王なき焔の子守唄

@masa_flare

第1話 ザイラン王国

かつてこの国には、朝になると鐘の音が響いていた。

高い塔のてっぺんから鳴る澄んだ音に市場のざわめきと、こんがり焼いた肉の香りが重なる。


石畳の通りを子供たちが走り、店頭では若い声で飛び交っていた。その向こうでは見上げるほど高い城のバルコニーに立つ王に、人々は手を振っていた。


それが、この国のあたりまえの日常だった。


_____今はもう、違う。


焦げ臭い風と灰が舞い吹き抜けるたびに、

かつて屋根だったものは地面に崩れ落ち、もう二度と空を覆うことはない。

焼け落ちた家々。まるで、ここに暮らしていた人々が、形を変えて骸のように残っている。

誰もいない。ただ風に舞う灰だけが残っている。


そう、

かつて栄えた王国は、「焔の王ザイラン」が放った災厄によって滅びた。


焼けた空気の中を歩いている時だった。

かすかな唄声が、風に乗って耳に届いた。

最初は幻聴かと思ったが、その旋律はあまりにもよく知っていた。


そして、廃墟と化した城で出会ったのは、焔に包まれ灰になった世界でただひとり唄を紡ぐ少女だった。


父も、母も、妹も。

何一つ残らず、すべてこの国ごと一緒に消えた。

なのに、なぜか_____俺だけが生き残った。

そのことがずっと胸に刺さったままだ。


昔、母が唄ってくれた子守唄____

優しくて、暖かい、眠れない夜によく聴かせてくれたあの唄だった。


......ありえない。


この国が滅んだ時にあの唄も、母も、全部消えたはずだ。


灰を踏みしめながら、音の方へと歩いて行く。瓦礫の向こう、崩れかけた王座の間。


そこで___

ひとり、唄っている少女がいた。


すすれた白い衣を身にまとい、長い髪は灰にまみれている。小さな体で、細く、それでもまっすぐな声で唄っていた。

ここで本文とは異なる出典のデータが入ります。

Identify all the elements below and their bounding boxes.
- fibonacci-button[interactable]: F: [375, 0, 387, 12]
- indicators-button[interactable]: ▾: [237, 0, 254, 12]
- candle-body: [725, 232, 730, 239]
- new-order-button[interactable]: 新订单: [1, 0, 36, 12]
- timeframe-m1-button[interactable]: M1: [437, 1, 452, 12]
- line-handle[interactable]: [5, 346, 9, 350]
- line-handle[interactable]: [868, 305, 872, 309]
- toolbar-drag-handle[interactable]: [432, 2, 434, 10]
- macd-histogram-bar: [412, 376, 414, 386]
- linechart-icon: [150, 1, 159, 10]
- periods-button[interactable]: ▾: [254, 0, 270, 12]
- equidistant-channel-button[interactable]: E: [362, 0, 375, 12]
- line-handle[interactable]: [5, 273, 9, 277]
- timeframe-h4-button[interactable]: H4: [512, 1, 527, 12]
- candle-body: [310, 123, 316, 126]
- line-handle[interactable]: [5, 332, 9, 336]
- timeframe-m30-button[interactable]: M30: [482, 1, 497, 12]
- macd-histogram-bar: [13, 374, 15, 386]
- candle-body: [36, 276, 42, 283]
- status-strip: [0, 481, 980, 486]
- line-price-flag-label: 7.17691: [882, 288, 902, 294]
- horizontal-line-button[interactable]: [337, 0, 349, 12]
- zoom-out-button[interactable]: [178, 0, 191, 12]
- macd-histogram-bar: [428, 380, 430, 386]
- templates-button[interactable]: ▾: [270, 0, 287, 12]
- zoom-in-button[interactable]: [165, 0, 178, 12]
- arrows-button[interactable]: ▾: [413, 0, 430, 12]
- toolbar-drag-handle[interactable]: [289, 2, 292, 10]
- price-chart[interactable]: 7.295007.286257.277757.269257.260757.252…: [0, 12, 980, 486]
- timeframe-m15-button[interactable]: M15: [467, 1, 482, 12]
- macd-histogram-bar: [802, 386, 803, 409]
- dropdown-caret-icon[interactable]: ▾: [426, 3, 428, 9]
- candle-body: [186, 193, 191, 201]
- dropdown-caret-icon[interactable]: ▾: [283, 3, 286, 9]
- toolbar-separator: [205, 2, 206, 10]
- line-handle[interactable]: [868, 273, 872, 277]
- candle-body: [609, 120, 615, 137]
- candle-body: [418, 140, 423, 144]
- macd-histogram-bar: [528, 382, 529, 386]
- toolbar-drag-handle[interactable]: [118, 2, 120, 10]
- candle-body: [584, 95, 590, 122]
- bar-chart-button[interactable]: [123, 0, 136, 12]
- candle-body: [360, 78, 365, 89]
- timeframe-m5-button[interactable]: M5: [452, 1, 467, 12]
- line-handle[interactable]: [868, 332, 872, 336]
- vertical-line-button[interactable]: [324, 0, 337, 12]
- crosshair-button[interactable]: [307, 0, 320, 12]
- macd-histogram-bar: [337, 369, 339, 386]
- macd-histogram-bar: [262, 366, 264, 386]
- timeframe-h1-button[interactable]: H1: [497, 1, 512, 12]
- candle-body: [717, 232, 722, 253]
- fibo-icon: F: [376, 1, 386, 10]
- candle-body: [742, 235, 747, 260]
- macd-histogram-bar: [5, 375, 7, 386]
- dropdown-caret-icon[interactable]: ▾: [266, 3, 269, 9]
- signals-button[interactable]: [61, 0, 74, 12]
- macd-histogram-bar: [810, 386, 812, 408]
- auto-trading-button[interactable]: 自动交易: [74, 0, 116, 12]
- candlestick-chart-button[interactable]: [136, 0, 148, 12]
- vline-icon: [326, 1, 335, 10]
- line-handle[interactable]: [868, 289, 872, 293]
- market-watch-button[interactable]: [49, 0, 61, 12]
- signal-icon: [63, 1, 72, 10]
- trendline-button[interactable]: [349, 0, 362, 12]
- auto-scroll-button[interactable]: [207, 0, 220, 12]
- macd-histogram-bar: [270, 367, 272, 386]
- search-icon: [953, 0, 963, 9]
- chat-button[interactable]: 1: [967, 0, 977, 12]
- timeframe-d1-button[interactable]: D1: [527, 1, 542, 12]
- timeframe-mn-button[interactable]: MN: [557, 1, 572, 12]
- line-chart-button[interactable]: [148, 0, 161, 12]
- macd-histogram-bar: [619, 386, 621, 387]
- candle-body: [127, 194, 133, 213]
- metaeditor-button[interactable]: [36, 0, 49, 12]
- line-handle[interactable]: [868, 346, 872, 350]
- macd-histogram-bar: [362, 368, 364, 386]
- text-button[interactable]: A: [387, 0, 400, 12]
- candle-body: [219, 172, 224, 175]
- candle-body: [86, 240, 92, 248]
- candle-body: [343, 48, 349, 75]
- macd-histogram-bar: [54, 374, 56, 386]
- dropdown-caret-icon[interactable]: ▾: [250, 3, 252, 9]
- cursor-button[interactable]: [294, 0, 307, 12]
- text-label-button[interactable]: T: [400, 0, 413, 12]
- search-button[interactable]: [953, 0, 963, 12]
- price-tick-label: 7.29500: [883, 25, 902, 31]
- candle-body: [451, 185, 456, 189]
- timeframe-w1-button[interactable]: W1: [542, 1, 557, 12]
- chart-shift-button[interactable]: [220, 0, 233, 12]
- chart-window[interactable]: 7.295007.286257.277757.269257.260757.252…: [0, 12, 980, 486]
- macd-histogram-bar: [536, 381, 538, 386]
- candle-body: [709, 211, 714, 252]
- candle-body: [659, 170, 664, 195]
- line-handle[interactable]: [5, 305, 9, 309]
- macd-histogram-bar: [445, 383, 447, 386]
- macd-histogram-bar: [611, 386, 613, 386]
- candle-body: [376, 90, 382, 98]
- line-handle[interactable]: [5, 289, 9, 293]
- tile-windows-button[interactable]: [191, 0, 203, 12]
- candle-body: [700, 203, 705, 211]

俺の足音に気づいたのか、少女は唄を止めてこちらをみた。


目が合う。


一瞬だけ、何かを探るような視線が交わったあと、少女は小さく首を傾けた。


「.....あなたは、誰?」


その問いに、俺はほんの少しだけ戸惑った。


こんな廃墟で、誰かに名前を訊かれるなんて、思ってもみなかった。けど、気づけば口が動いていた。


「ダミアン。.....ただの、生き残りだ」


少女はふんわりと頷いた。


「私はティナ。ここで唄ってるの。」


「その唄、知っている。.....母が昔、唄ってくれた」


そう言った瞬間、

ティナの表情がほんの少し、和らいだように見えた。


「そっか....。

それなら、なんだか..,.嬉しいな」

ティナはそっと微笑む。


「わたしにこの唄をくれたのは....お父様だったの。優しくて、あたたかくて....でも、今はもう、どこにもいない」


"お父様"


その言葉が、胸に引っかかった。


この滅びた王国に、俺と同じ唄を知る少女がいて、

その唄を"父から贈られた"と言う。


.....何者なんだ、この子は。


けれどその問いは、声にはならなかった。


ティナは、もう一度ゆっくりと目を閉じ、そっと唄い始めた。


灰の舞う王の間に、静かな旋律が再び広がっていく。



俺は、ただ黙ってそれを聴いていた。

何も言えず、何もできず____

けれど、たしかに胸の奥が、ほんの少しだけ、

あたたかくなっていた。


それが何なのかは、まだわからなかった。